Exercise: Repeat only the lines below that run from the line with "that it will be usef" to the line with "WOMEN’S FERTILITY SCAN", ends included; skip every picture.

Extracted information:
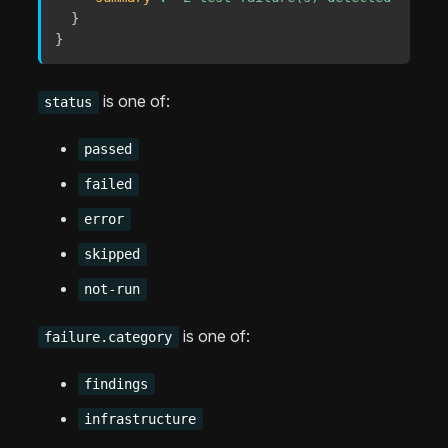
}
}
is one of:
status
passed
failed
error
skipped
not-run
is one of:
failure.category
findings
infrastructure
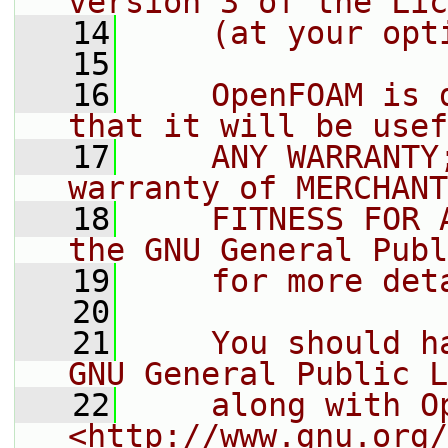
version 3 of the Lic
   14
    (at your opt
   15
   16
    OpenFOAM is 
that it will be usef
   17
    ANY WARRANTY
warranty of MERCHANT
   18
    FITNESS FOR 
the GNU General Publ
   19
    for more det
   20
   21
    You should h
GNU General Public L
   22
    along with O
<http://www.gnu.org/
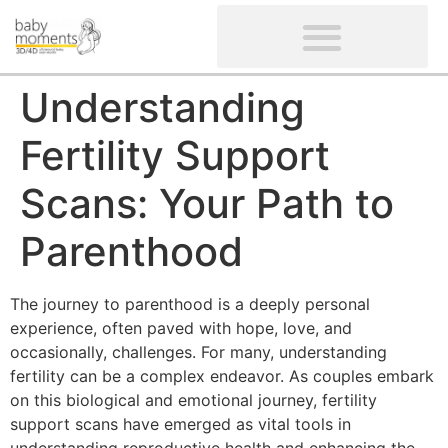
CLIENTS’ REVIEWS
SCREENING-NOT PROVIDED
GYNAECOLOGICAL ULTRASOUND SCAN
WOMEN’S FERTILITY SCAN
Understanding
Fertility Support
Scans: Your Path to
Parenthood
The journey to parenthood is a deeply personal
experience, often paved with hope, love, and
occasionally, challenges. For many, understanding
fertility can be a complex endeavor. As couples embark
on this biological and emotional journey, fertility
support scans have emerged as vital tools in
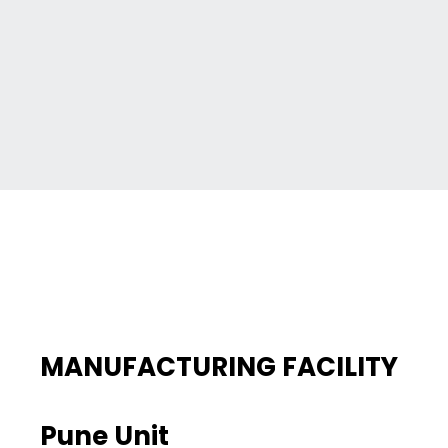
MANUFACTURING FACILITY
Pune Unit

* * *

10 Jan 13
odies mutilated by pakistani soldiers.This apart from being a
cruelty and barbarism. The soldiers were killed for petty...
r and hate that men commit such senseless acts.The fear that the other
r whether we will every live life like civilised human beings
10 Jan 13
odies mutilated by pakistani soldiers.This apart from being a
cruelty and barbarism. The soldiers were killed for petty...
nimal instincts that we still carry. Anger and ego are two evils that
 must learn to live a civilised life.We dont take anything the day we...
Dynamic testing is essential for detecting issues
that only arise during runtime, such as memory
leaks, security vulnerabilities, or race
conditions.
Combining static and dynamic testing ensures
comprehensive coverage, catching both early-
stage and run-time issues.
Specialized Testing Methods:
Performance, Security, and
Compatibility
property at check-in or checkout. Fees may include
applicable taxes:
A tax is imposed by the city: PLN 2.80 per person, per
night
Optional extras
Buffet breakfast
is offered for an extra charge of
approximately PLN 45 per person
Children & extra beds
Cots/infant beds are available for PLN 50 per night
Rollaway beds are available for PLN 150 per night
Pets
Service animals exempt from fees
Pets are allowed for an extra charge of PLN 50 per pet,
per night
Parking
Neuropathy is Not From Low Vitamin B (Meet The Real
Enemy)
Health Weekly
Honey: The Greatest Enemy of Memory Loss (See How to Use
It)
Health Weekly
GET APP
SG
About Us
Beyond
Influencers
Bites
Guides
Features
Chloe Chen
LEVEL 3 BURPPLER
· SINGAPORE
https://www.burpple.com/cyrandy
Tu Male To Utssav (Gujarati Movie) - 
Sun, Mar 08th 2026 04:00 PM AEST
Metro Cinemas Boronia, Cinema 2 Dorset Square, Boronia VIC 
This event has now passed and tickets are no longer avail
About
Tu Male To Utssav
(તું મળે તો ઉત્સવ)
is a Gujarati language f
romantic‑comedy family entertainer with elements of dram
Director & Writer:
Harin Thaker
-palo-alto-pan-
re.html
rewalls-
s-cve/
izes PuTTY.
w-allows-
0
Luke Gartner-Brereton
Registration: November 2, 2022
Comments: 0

Written response:
that it will be usef
   17
    ANY WARRANTY
warranty of MERCHANT
   18
    FITNESS FOR 
the GNU General Publ
   19
    for more det
   20
   21
    You should h
GNU General Public L
   22
    along with O
<http://www.gnu.org/
CLIENTS’ REVIEWS
SCREENING-NOT PROVIDED
GYNAECOLOGICAL ULTRASOUND SCAN
WOMEN’S FERTILITY SCAN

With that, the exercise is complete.